Sent: Tuesday, December 03, 2002 11:18 AM
Subject: =- Pale Fire -=- All Hail King Zog! -=
> ===============================
> PALE FIRE:
> All hail King Zog !
> ===============================
>
>
> A Source for Charles Kinbote
>
>
>
> Palace intrigues.
> A "reader of Shakespeare."
> Assassination attempts.
> A bearded Royal Guard.
> Crown jewels.
> A middle-aged "bachelor king"--a manly dandy.
> A powerful red car (wedding gift from Hitler).
> A country bent sinister by both Fascists and Communists.
> A series of fantastic escapes.
> An exiled king, making the best of life in America.
> A queen's villa on the French Riviera....
>
>
> I learned about this real-life
> Kinbote recently when less-than-ideal
> insomnia found me reading THE LIFE
> OF IAN FLEMING. Fleming, then a Naval
> Reserve officer, is overseeing the
> last-minute escape from France of
> various VIPs as German tanks roll in:
>
> "From time to time German bombers came, but nothing stopped the
> evacuation, and by dusk nearly all the refugees were away. Then
> came a coup de théâtre. The last boat was nearly filled when
> motor-horns were heard in the distance; and over the
> cobblestones rolled a cavalcade of enormous motor cars carrying
> King Zog of Albania, his family, and mountains of luggage,
> including the crown jewels of Albania. Somehow Fleming managed
> to get the royal party safely off...."
>
> --John Pearson, 1966, Jonathan Cape, London, page 105
>
>
> Which led me to this riot of parallels
> in the very first place I looked:
>
>
> King Zog in America (1951)
>
> Ahmed Bey Zogu, born in 1895, battled innumerable Balkan
> adversaries to consolidate control of his country after the
> First World War, became President in 1925, and declared himself
> King Zog I in 1928. For his coronation, he ordered an outfit
> that included rose-colored breeches, gold spurs, and a gold
> crown weighing seven and five-eighths pounds.
>
> Zog's preoccupation once he was on the throne was how to stay
> alive. In 1931, he barely escaped assassination at the hands of
> two gunmen as he was leaving a performance of "Pagliacci" at the
> Vienna Opera House. His mother kept watch over the royal kitchen
> to make sure his food was not being poisoned. A virtual recluse
> in his capital city, Tirana, which in any case had neither night
> clubs nor theatres, Zog did little except play poker and smoke
> as many as a hundred and fifty perfumed cigarettes a day.
> Understandably, perhaps, shaking Europe's royal family trees for
> a queen yielded Zog no fruit. But his four sisters, each of them
> a division commander in the Albanian army and none of them
> married themselves, helped in the search, and he eventually
> found a penniless half-American, half-Hungarian countess,
> Geraldine Apponyi, who had been selling postcards in the
> Budapest National Museum for forty-five dollars a month. Her
> photograph captured Zog's heart, and they were married in 1938.
>
> A year later, Italy invaded Albania, routing its thirteen
> thousand troops and two airplanes within forty-eight hours.

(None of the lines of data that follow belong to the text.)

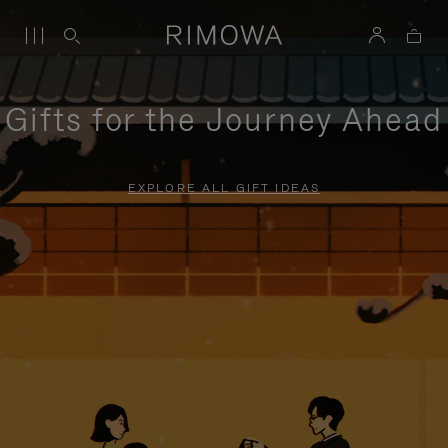
Gifts for the Journey Ahead
EXPLORE ALL GIFT IDEAS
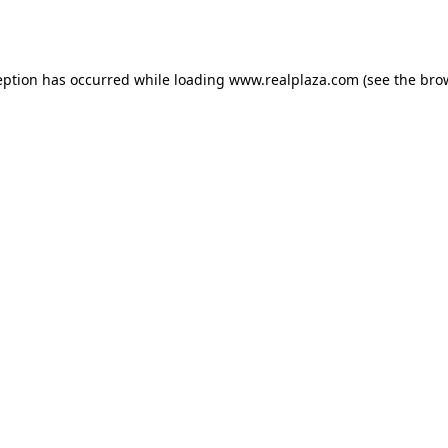
eption has occurred while loading
www.realplaza.com
(see the
bro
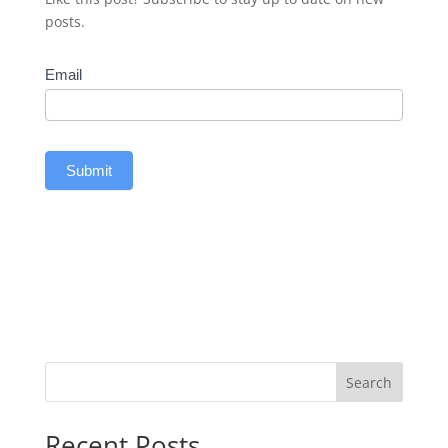
posts.
Subscribe
Email
Submit
Search
Recent Posts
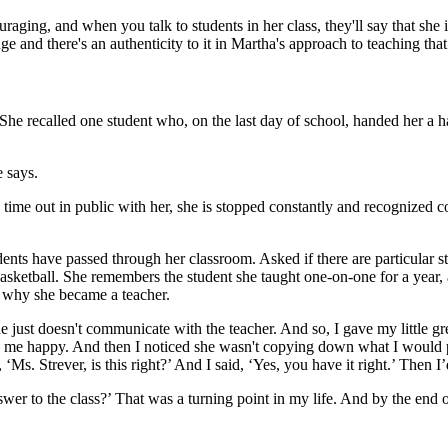
ging, and when you talk to students in her class, they'll say that she is 
uge and there's an authenticity to it in Martha's approach to teaching t
She recalled one student who, on the last day of school, handed her a 
 says.
me out in public with her, she is stopped constantly and recognized co
students have passed through her classroom. Asked if there are particul
sketball. She remembers the student she taught one-on-one for a year, an
 why she became a teacher.
“She just doesn't communicate with the teacher. And so, I gave my little gr
e me happy. And then I noticed she wasn't copying down what I would put
Ms. Strever, is this right?’ And I said, ‘Yes, you have it right.’ Then I’
answer to the class?’ That was a turning point in my life. And by the end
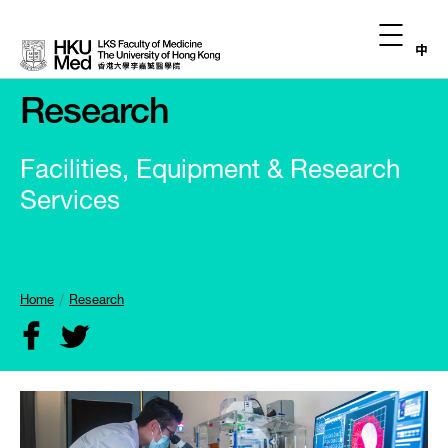
中
Research
Facilities, Equipment & Research
Services
Home
Research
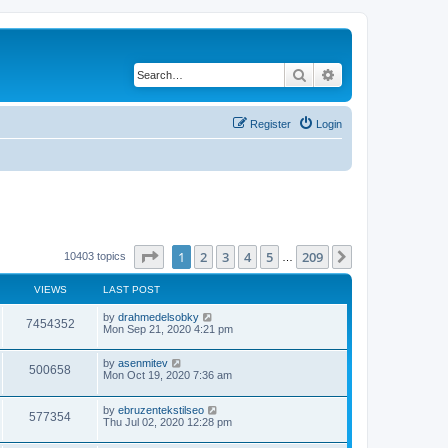
Search
Advanced search
Register
Login
Page
1
of
209
1
2
3
4
5
209
Next
10403 topics
…
VIEWS
LAST POST
by
drahmedelsobky
7454352
Mon Sep 21, 2020 4:21 pm
by
asenmitev
500658
Mon Oct 19, 2020 7:36 am
by
ebruzentekstilseo
577354
Thu Jul 02, 2020 12:28 pm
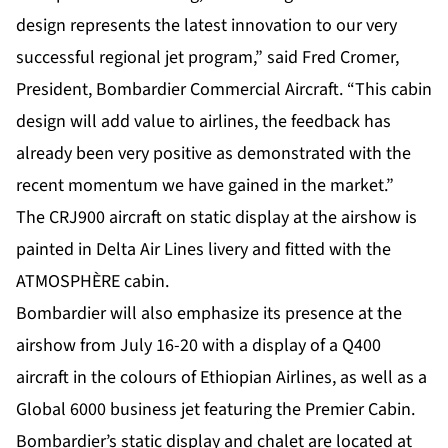
design represents the latest innovation to our very
successful regional jet program,” said Fred Cromer,
President, Bombardier Commercial Aircraft. “This cabin
design will add value to airlines, the feedback has
already been very positive as demonstrated with the
recent momentum we have gained in the market.”
The CRJ900 aircraft on static display at the airshow is
painted in Delta Air Lines livery and fitted with the
ATMOSPHÈRE cabin.
Bombardier will also emphasize its presence at the
airshow from July 16-20 with a display of a Q400
aircraft in the colours of Ethiopian Airlines, as well as a
Global 6000 business jet featuring the Premier Cabin.
Bombardier’s static display and chalet are located at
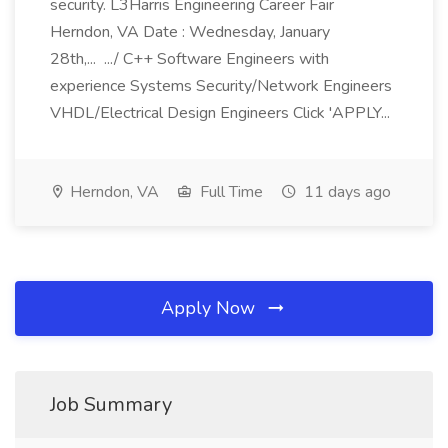
security. L3Harris Engineering Career Fair
Herndon, VA Date : Wednesday, January
28th,... .../ C++ Software Engineers with
experience Systems Security/Network Engineers
VHDL/Electrical Design Engineers Click 'APPLY...
Herndon, VA
Full Time
11 days ago
Apply Now
Job Summary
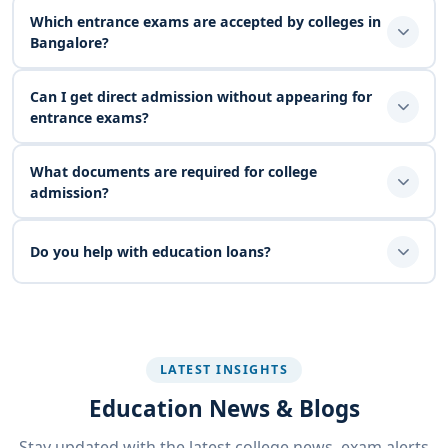
Which entrance exams are accepted by colleges in
Bangalore?
Can I get direct admission without appearing for
entrance exams?
What documents are required for college
admission?
Do you help with education loans?
LATEST INSIGHTS
Education News & Blogs
Stay updated with the latest college news, exam alerts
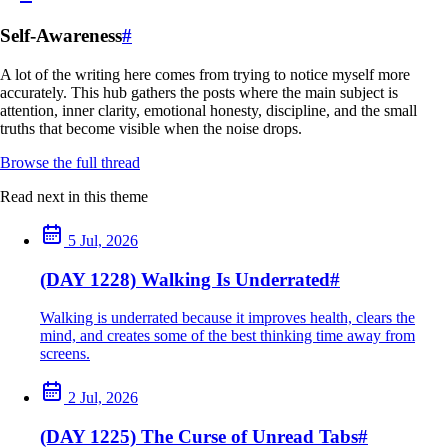
Self-Awareness
#
A lot of the writing here comes from trying to notice myself more
accurately. This hub gathers the posts where the main subject is
attention, inner clarity, emotional honesty, discipline, and the small
truths that become visible when the noise drops.
Browse the full thread
Read next in this theme
5 Jul, 2026
(DAY 1228) Walking Is Underrated
#
Walking is underrated because it improves health, clears the
mind, and creates some of the best thinking time away from
screens.
2 Jul, 2026
(DAY 1225) The Curse of Unread Tabs
#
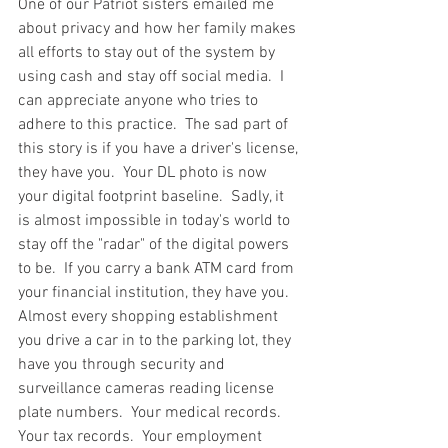
One of our Patriot sisters emailed me 
about privacy and how her family makes 
all efforts to stay out of the system by 
using cash and stay off social media.  I 
can appreciate anyone who tries to 
adhere to this practice.  The sad part of 
this story is if you have a driver's license, 
they have you.  Your DL photo is now 
your digital footprint baseline.  Sadly, it 
is almost impossible in today's world to 
stay off the "radar" of the digital powers 
to be.  If you carry a bank ATM card from 
your financial institution, they have you.  
Almost every shopping establishment 
you drive a car in to the parking lot, they 
have you through security and 
surveillance cameras reading license 
plate numbers.  Your medical records.  
Your tax records.  Your employment 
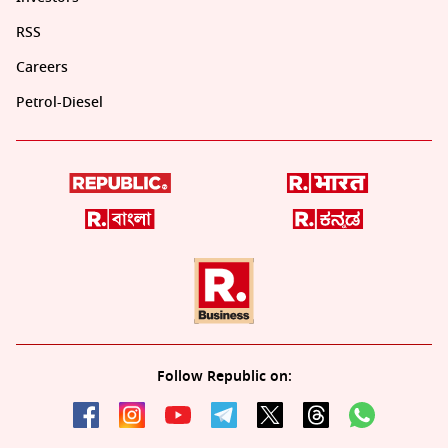
RSS
Careers
Petrol-Diesel
Follow Republic on:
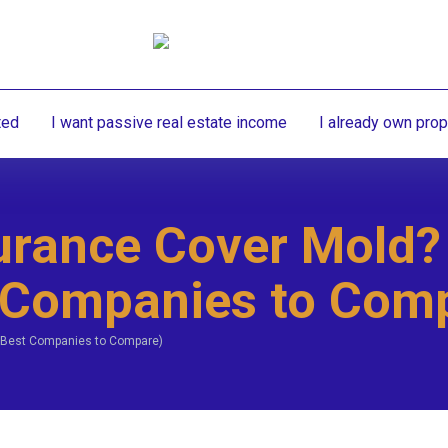
ted
I want passive real estate income
I already own prop
rance Cover Mold?
 Companies to Com
 Best Companies to Compare)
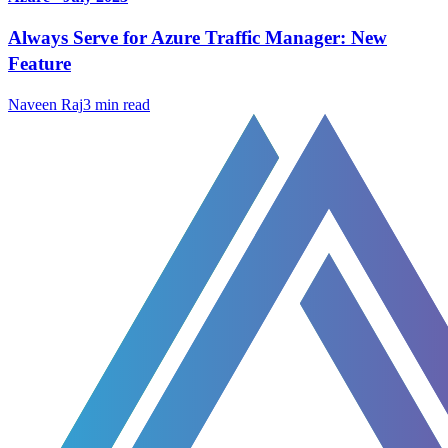
Always Serve for Azure Traffic Manager: New
Feature
Naveen Raj
3
min read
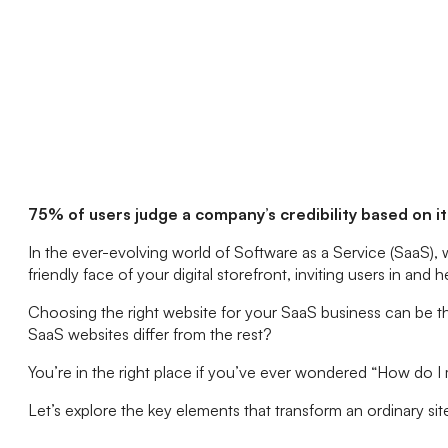
75% of users judge a company’s credibility based on i
In the ever-evolving world of Software as a Service (SaaS),
friendly face of your digital storefront, inviting users in an
Choosing the right website for your SaaS business can be 
SaaS websites differ from the rest?
You’re in the right place if you’ve ever wondered “How do 
Let’s explore the key elements that transform an ordinary sit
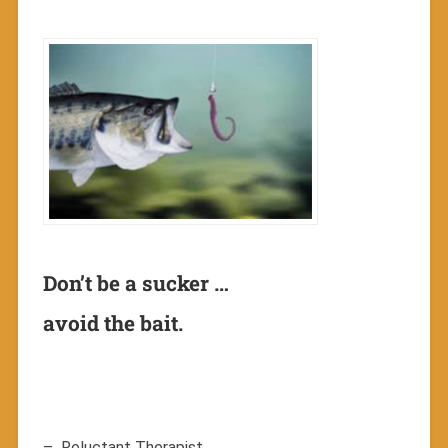
Don’t be a sucker …
avoid the bait.
– Reluctant Therapist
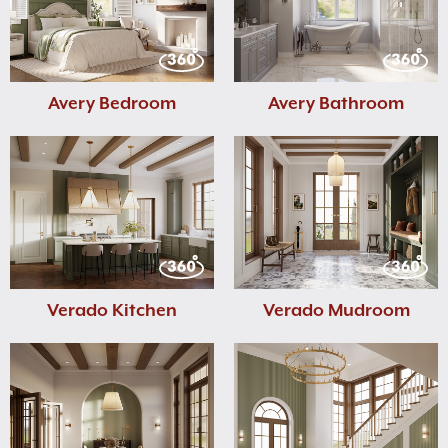
Avery Bedroom
Avery Bathroom
Verado Kitchen
Verado Mudroom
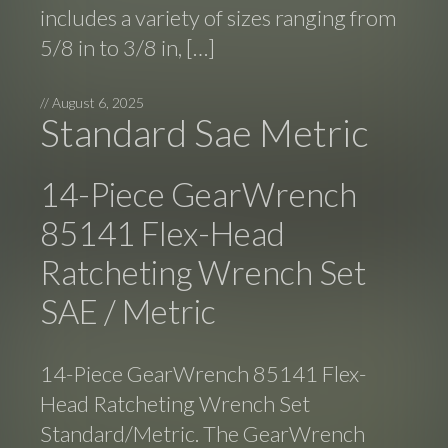
includes a variety of sizes ranging from
5/8 in to 3/8 in, […]
//
August 6, 2025
Standard Sae Metric
14-Piece GearWrench
85141 Flex-Head
Ratcheting Wrench Set
SAE / Metric
14-Piece GearWrench 85141 Flex-
Head Ratcheting Wrench Set
Standard/Metric. The GearWrench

> Having fled to England with his family and a hefty portion of
> his country's gold, Zog watched from afar as Mussolini's
> Fascists and then Enver Hoxha's Communists took over his
> kingdom. Zog was formally deposed in absentia in 1946. Having
> temporarily moved to Egypt, he became friends with King Farouk
> while he pondered the serious question of where an ex-monarch
> could live.
>
> He found the answer, he thought, during a 1951 tour of the
> United States: Knollwood, a sixty-room granite mansion that had
> been built on Long Island's North Shore in 1907. Zog bought it
> for $102,800 (not for "a bucket of diamonds and rubies," as some
> stories claimed at the time). Italian Renaissance in style,
> Knollwood boasted tall Ionic columns and a winding main stairway
> of Caen marble. Massive stone steps led down to vast reaches of
> landscaping, with gardens and reflecting pools. English ivy
> covered parts of wide terraces and also hung from marble
> fountains and urns. "A man must have a place to lay his head,"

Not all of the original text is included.